Reflections on the Impact of the Digital Revolution on Corporate Governance of Listed Companies
first published in Ducth by Uitgeverij Paris in 2019, and written in assignment of the Dutch Corporate Law Association for their annual conference
63 Pages Posted: 8 Feb 2020
Date Written: December 1, 2019
The new digital technologies (and in particular artificial intelligence, AI) enable many new services that disrupt existing business models. The new business models in turn present new privacy issues and ethical dilemmas, and societal resistance to the excesses of the new data economy is becoming increasingly visible and urgent. It is a challenge for established companies to both drastically innovate in order to remain future-proof and at the same time take social responsibility. The question that now arises is whether our current corporate governance regulation requires adjustment in order to be able to navigate these times of transformation. This is not a strange question, as corporate governance is now transcending the boundaries of strict interaction between the traditional organs of the company (board of directors and shareholders) and is increasingly spilling over into compliance, risk management and responsible entrepreneurship. Under European corporate governance rules, boards are expected to lead a process of change where it is necessary to bring about a change in corporate culture for long-term value creation. Part of the culture of a company is the increasing attention to ethics and to why people act the way they do. To that end, boards must identify good and bad practices and dilemmas that employees encounter in the company, so that they can be trained to strengthen the corporate culture.
Research by MIT Sloan CISR (2019) reports that U.S. listed companies that have a digital savvy board show substantially better financial performance. What is a digital savvy board? What are the differences between the old and the new world? What are the new ethical dilemmas and how do you prevent making the same mistakes as Big Tech? Why does innovation fail so often within the existing structures of established companies?

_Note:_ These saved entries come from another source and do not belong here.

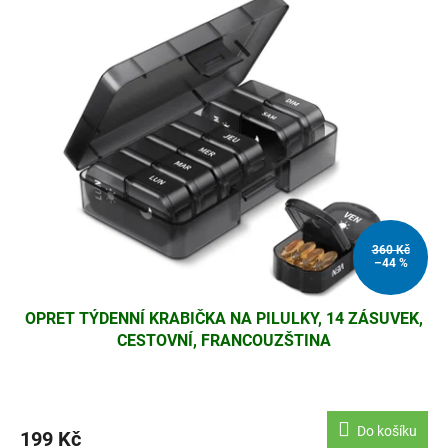
360 Kč
–44 %
OPRET TÝDENNÍ KRABIČKA NA PILULKY, 14 ZÁSUVEK,
CESTOVNÍ, FRANCOUZŠTINA
Do košíku
199 Kč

If innovation is better achieved in small and agile teams, how does this fit into the command and control structure of compliance-driven organizations, such as financial institutions? Why does the three lines of defence model for risk management insisted on by supervisory authorities has an inhibitory effect on innovation in practice? Is it sufficient that one of the board members has digital this expertise, or do more or even all board members directors have to re- and upskill, as it is called today? How do we ensure a more balanced discussion of the risks of implementing new technologies, which include risks if the company does not innovate? How do we find time and attention in the company for innovation if we already have enough trouble to upgrading or replacing existing IT systems (legacy systems)? How do we balance the ever-greater investments in digitization and developing digital services, potentially undermining our own business model, with our short-term (financial) KPIs and reporting? Do 1-tier boards perform better than 2-tier boards? The author discusses these questions as well as provides solutions how boards can better navigate the digital transformation.